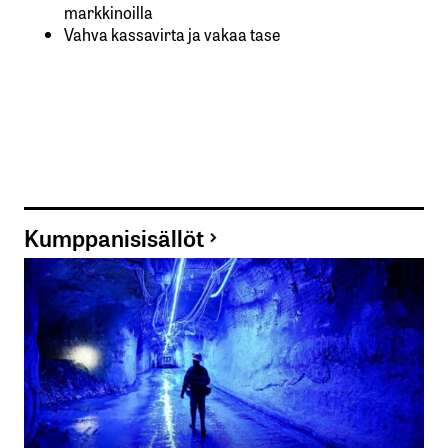
markkinoilla
Vahva kassavirta ja vakaa tase
Kumppanisisällöt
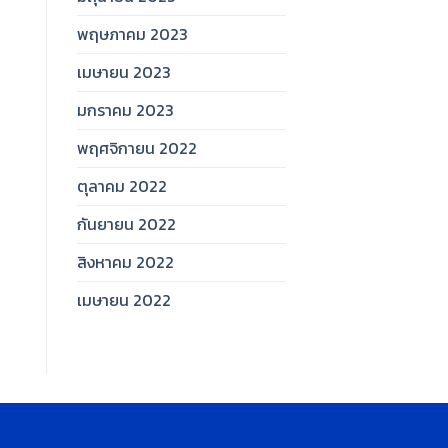
พฤษภาคม 2023
เมษายน 2023
มกราคม 2023
พฤศจิกายน 2022
ตุลาคม 2022
กันยายน 2022
สิงหาคม 2022
เมษายน 2022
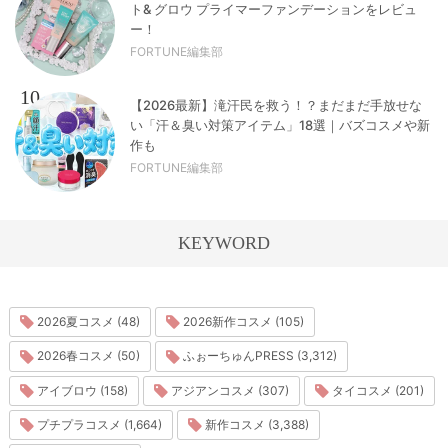
ト& グロウ プライマーファンデーションをレビュ
ー！
FORTUNE編集部
10
【2026最新】滝汗民を救う！？まだまだ手放せな
い「汗＆臭い対策アイテム」18選｜バズコスメや新
作も
FORTUNE編集部
KEYWORD
2026夏コスメ (48)
2026新作コスメ (105)
2026春コスメ (50)
ふぉーちゅんPRESS (3,312)
アイブロウ (158)
アジアンコスメ (307)
タイコスメ (201)
プチプラコスメ (1,664)
新作コスメ (3,388)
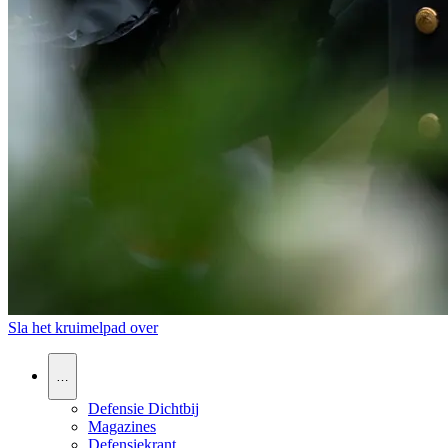
Sla het kruimelpad over
…
Defensie Dichtbij
Magazines
Defensiekrant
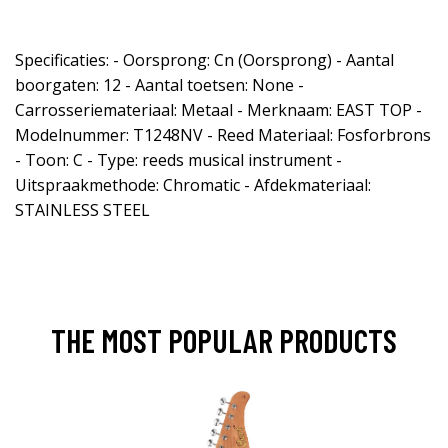
Specificaties: - Oorsprong: Cn (Oorsprong) - Aantal
boorgaten: 12 - Aantal toetsen: None -
Carrosseriemateriaal: Metaal - Merknaam: EAST TOP -
Modelnummer: T1248NV - Reed Materiaal: Fosforbrons
- Toon: C - Type: reeds musical instrument -
Uitspraakmethode: Chromatic - Afdekmateriaal:
STAINLESS STEEL
THE MOST POPULAR PRODUCTS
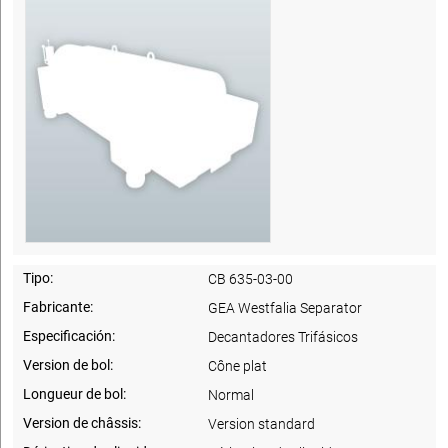
Tipo:
CB 635-03-00
Fabricante:
GEA Westfalia Separator
Especificación:
Decantadores Trifásicos
Version de bol:
Cône plat
Longueur de bol:
Normal
Version de châssis:
Version standard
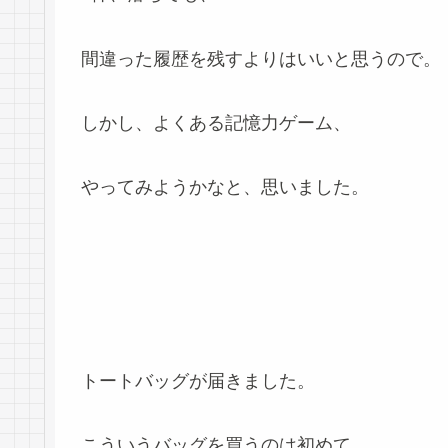
間違った履歴を残すよりはいいと思うので。
しかし、よくある記憶力ゲーム、
やってみようかなと、思いました。
トートバッグが届きました。
こういうバッグを買うのは初めて。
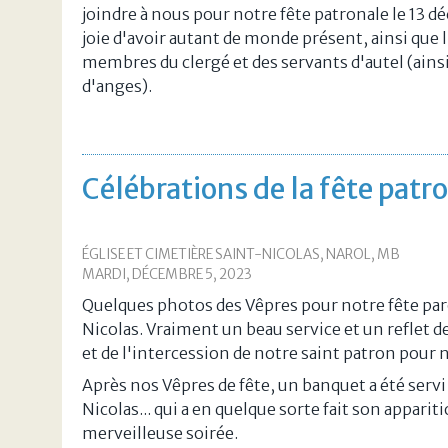
joindre à nous pour notre fête patronale le 13 d
joie d'avoir autant de monde présent, ainsi que l
membres du clergé et des servants d'autel (ains
d'anges).
Célébrations de la fête patr
ÉGLISE ET CIMETIÈRE SAINT-NICOLAS, NAROL, MB
MARDI, DÉCEMBRE 5, 2023
Quelques photos des Vêpres pour notre fête paro
Nicolas. Vraiment un beau service et un reflet d
et de l'intercession de notre saint patron pour 
Après nos Vêpres de fête, un banquet a été servi
Nicolas... qui a en quelque sorte fait son appari
merveilleuse soirée.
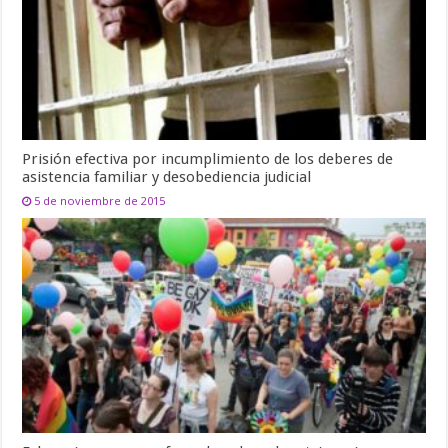
Prisión efectiva por incumplimiento de los deberes de
asistencia familiar y desobediencia judicial
5 de noviembre de 2015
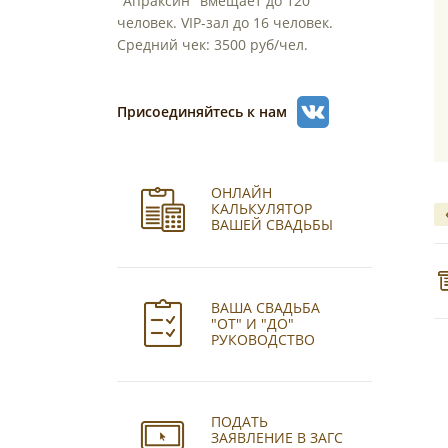
"Апраксин" вмещает до 120
человек. VIP-зал до 16 человек.
Средний чек: 3500 руб/чел.
Присоединяйтесь к нам
ОНЛАЙН
КАЛЬКУЛЯТОР
ВАШЕЙ СВАДЬБЫ
ВАША СВАДЬБА
"ОТ" И "ДО"
РУКОВОДСТВО
ПОДАТЬ
ЗАЯВЛЕНИЕ В ЗАГС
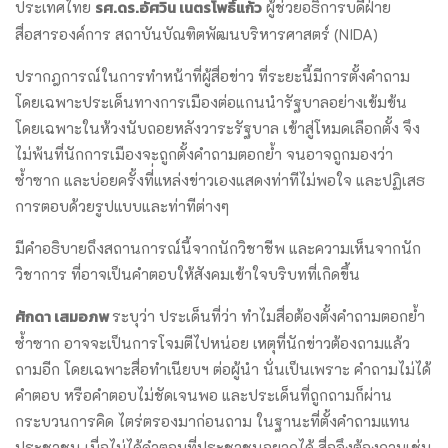
รศ.ดร.อัศวิน เนตรโพธิ์แก้ว
ประเทศไทย
ผู้ช่วยอธิการบดีฝ่าย
สื่อสารองค์การ สถาบันบัณฑิตพัฒนบริหารศาสตร์ (NIDA)
ปรากฎการณ์ในการทำหน้าที่ผู้สื่อข่าว ที่ระยะนี้มีการตั้งคำถาม
โดยเฉพาะประเด็นทางการเมืองต่อแกนนำรัฐบาลอย่างเข้มข้น
โดยเฉพาะในห้วงนับถอยหลังวาระรัฐบาล เข้าสู่โหมดเลือกตั้ง จึง
ไม่พ้นที่นักการเมืองจะถูกตั้งคำถามตอกย้ำ จนอาจถูกมองว่า
ซ้ำซาก และบ่อยครั้งที่่แหล่งข่าวเองแสดงท่าทีไม่พอใจ และปฏิเสธ
การตอบด้วยรูปแบบและท่าทีต่างๆ
มีคำอธิบายถึงสถานการณ์นี้จากนักวิชาชีพ และความเห็นจากนัก
วิชาการ ที่อาจเป็นคำตอบให้สังคมเข้าใจบริบทที่เกิดขึ้น
ศักดา เสมอภพ
ระบุว่า ประเด็นที่ว่า ทำไมสื่อต้องตั้งคำถามตอกย้ำ
ซ้ำซาก อาจจะเป็นการโจมตีไปหน่อย เหตุที่นักข่าวต้องถามแล้ว
ถามอีก โดยเฉพาะสื่อทำเนียบฯ ต่อผู้นำ นั่นเป็นเพราะ คำถามไม่ได้
คำตอบ หรือคำตอบไม่ชัดเจนพอ และประเด็นที่ถูกถามก็ผ่าน
กระบวนการคิด ไตร่ตรองมาก่อนถาม ในฐานะที่ตั้งคำถามแทน
ประชาชน เมื่อไม่ได้คำตอบที่ประชาชนอยากได้ สื่อจึงต้องถามเช่น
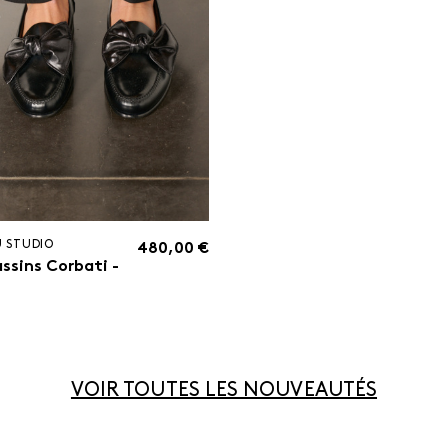
U STUDIO
480,00 €
ssins Corbati -
VOIR TOUTES LES NOUVEAUTÉS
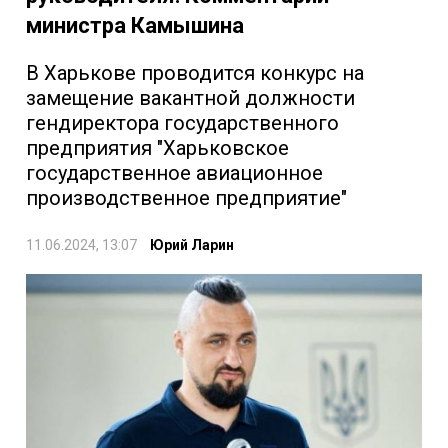
министра Камышина
В Харькове проводится конкурс на
замещение вакантной должности
гендиректора государственного
предприятия "Харьковское
государственное авиационное
производственное предприятие"
11.06.2024, 13:07
Юрий Ларин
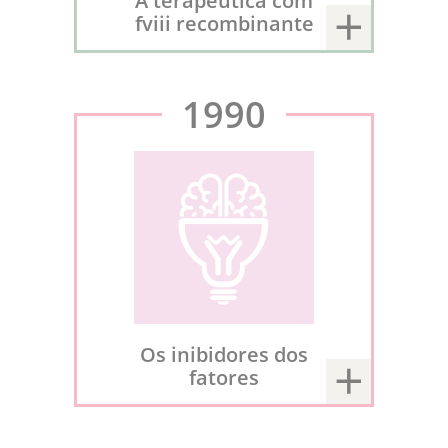
A terapêutica com
fviii recombinante
1990
Os inibidores dos
fatores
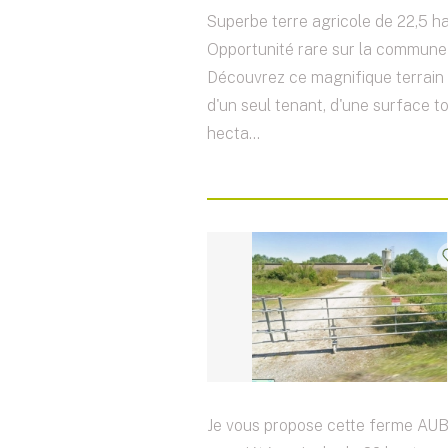
Superbe terre agricole de 22,5 ha
Opportunité rare sur la commune 
Découvrez ce magnifique terrain 
d'un seul tenant, d'une surface t
hecta...
Je vous propose cette ferme AU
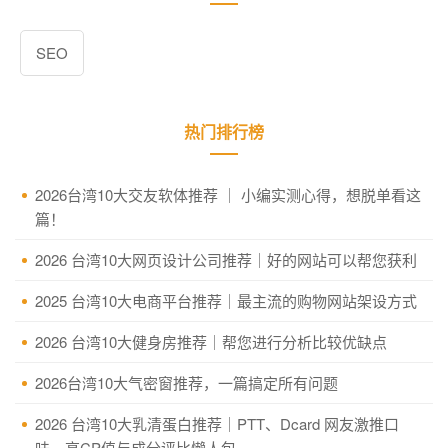
SEO
热门排行榜
2026台湾10大交友软体推荐 ｜ 小编实测心得，想脱单看这
篇！
2026 台湾10大网页设计公司推荐｜好的网站可以帮您获利
2025 台湾10大电商平台推荐｜最主流的购物网站架设方式
2026 台湾10大健身房推荐｜帮您进行分析比较优缺点
2026台湾10大气密窗推荐，一篇搞定所有问题
2026 台湾10大乳清蛋白推荐｜PTT、Dcard 网友激推口
味、高CP值与成分评比懒人包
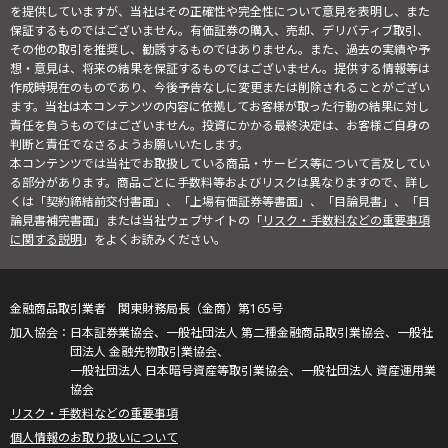
を提供していますが、当社はその正確性や完全性について意見を表明し、また
保証するものではございません。有価証券の購入、売却、デリバティブ取引、
その他の取引を推奨し、勧誘するものではありません。また、過去の実績や予
想・意見は、将来の結果を保証するものではございません。提供する情報等は
作成時現在のものであり、今後予告なしに変更または削除されることがござい
ます。当社は本コンテンツの内容に依拠してお客様が取った行動の結果に対し
責任を負うものではございません。投資にかかる最終決定は、お客様ご自身の
判断と責任でなさるようお願いいたします。
本コンテンツでは当社でお取扱している商品・サービス等について言及してい
る部分があります。商品ごとに手数料等およびリスクは異なりますので、詳し
くは「契約締結前交付書面」、「上場有価証券等書面」、「目論見書」、「目
論見書補完書面」または当社ウェブサイトの「
リスク・手数料などの重要事項
に関する説明
」をよくお読みください。
金融商品取引業者 関東財務局長（金商）第165号
日本証券業協会、一般社団法人 第二種金融商品取引業協会、一般社
団法人 金融先物取引業協会、
一般社団法人 日本暗号資産等取引業協会、一般社団法人 資産運用業
協会
リスク・手数料などの重要事項
個人情報のお取り扱いについて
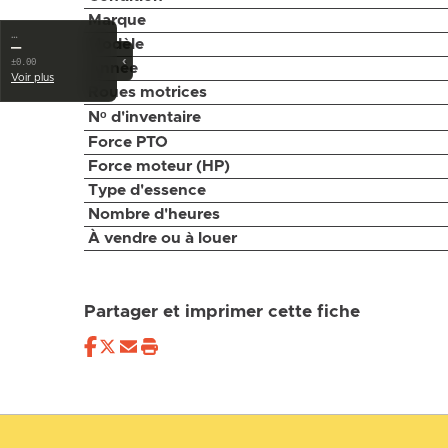
Marque
…
Modèle
—
‹
±0.00
Année
Voir plus
Roues motrices
Nᵒ d'inventaire
Force PTO
Force moteur (HP)
Type d'essence
Nombre d'heures
À vendre ou à louer
Partager et imprimer cette fiche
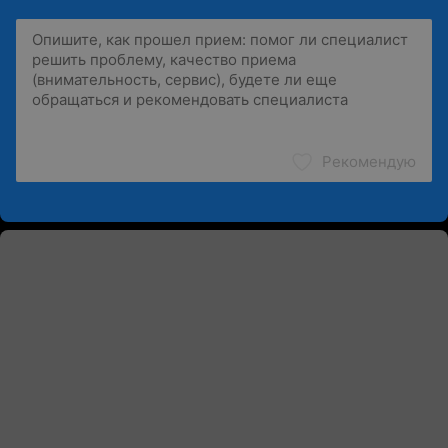
Рекомендую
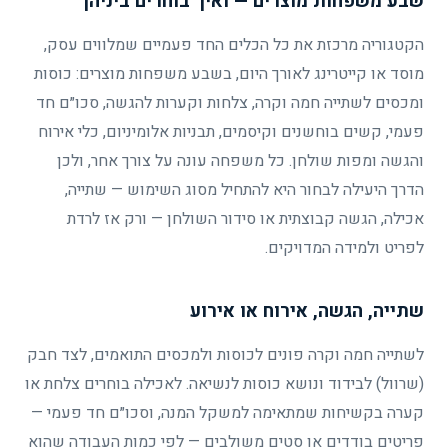
שבע משפחות מוצרים — ואיך בוחרים ביניהן
הקטגוריה מרכזת את כל הכלים החד פעמיים שמלווים עסק,
מוסד או קייטרינג לאורך היום, בשבע משפחות מוצרים: כוסות
ומכסים לשתייה חמה וקרה, צלחות וקערות להגשה, סכו״ם חד
פעמי, קשים בוחשנים וקיסמים, תבניות אלומיניום, כלי אירוח
והגשה ומפות שולחן. כל משפחה עונה על צורך אחר, ולכן
הדרך היעילה לבחור היא להתחיל מסוג השימוש — שתייה,
אכילה, הגשה קבוצתית או סידור השולחן — ורק אז לרדת
לפריט ולמידה המדויקים.
שתייה, הגשה, אירוח או אירוע
לשתייה חמה וקרה פונים לכוסות ולמכסים התואמים, לצד חבק
(שרוול) לבידוד ונושא כוסות לנשיאה. לאכילה בוחרים צלחת או
קערה בקשיחות שמתאימה למשקל המנה, וסכו״ם חד פעמי —
פריטים בודדים או סטים משולבים — לפי כמות העבודה שהוא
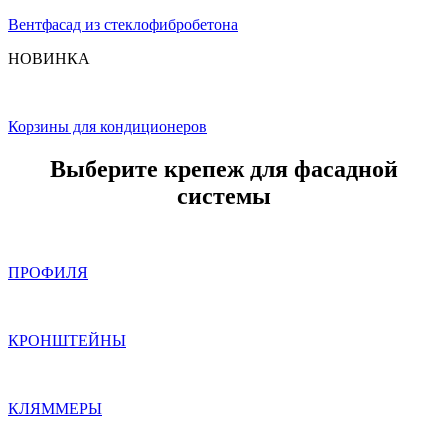
Вентфасад из стеклофибробетона
НОВИНКА
Корзины для кондиционеров
Выберите крепеж для фасадной
системы
ПРОФИЛЯ
КРОНШТЕЙНЫ
КЛЯММЕРЫ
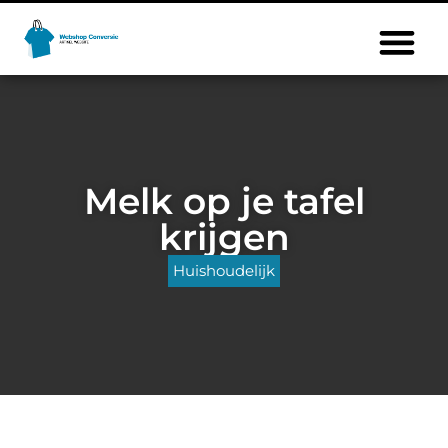
Melk op je tafel
krijgen
Huishoudelijk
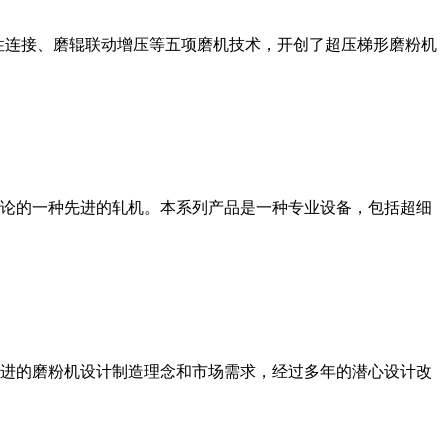
性连接、磨辊联动增压等五项磨机技术，开创了超压梯形磨粉机
论的一种先进的轧机。本系列产品是一种专业设备，包括超细
进的磨粉机设计制造理念和市场需求，经过多年的潜心设计改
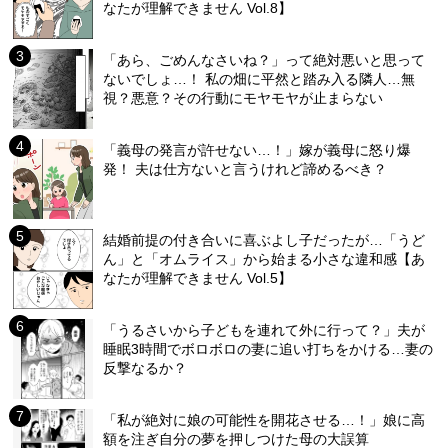
なたが理解できません Vol.8】
「あら、ごめんなさいね？」って絶対悪いと思って
ないでしょ…！ 私の畑に平然と踏み入る隣人…無
視？悪意？その行動にモヤモヤが止まらない
「義母の発言が許せない…！」嫁が義母に怒り爆
発！ 夫は仕方ないと言うけれど諦めるべき？
結婚前提の付き合いに喜ぶよし子だったが…「うど
ん」と「オムライス」から始まる小さな違和感【あ
なたが理解できません Vol.5】
「うるさいから子どもを連れて外に行って？」夫が
睡眠3時間でボロボロの妻に追い打ちをかける…妻の
反撃なるか？
「私が絶対に娘の可能性を開花させる…！」娘に高
額を注ぎ自分の夢を押しつけた母の大誤算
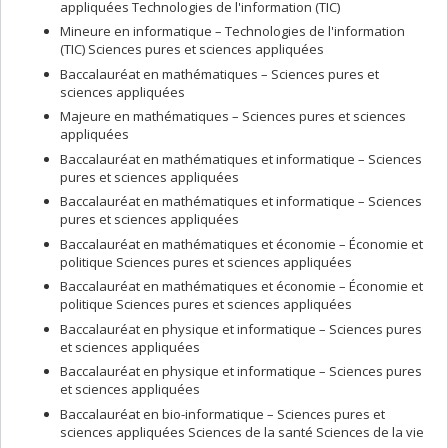
appliquées Technologies de l'information (TIC)
Mineure en informatique – Technologies de l'information
(TIC) Sciences pures et sciences appliquées
Baccalauréat en mathématiques – Sciences pures et
sciences appliquées
Majeure en mathématiques – Sciences pures et sciences
appliquées
Baccalauréat en mathématiques et informatique – Sciences
pures et sciences appliquées
Baccalauréat en mathématiques et informatique – Sciences
pures et sciences appliquées
Baccalauréat en mathématiques et économie – Économie et
politique Sciences pures et sciences appliquées
Baccalauréat en mathématiques et économie – Économie et
politique Sciences pures et sciences appliquées
Baccalauréat en physique et informatique – Sciences pures
et sciences appliquées
Baccalauréat en physique et informatique – Sciences pures
et sciences appliquées
Baccalauréat en bio-informatique – Sciences pures et
sciences appliquées Sciences de la santé Sciences de la vie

● Task goal
Return only the lines of the records in which the string "一般社団法人" appears.

● Expected answer
日本証券業協会、一般社団法人 第二種金融商品取引業協会、一般社
一般社団法人 日本暗号資産等取引業協会、一般社団法人 資産運用業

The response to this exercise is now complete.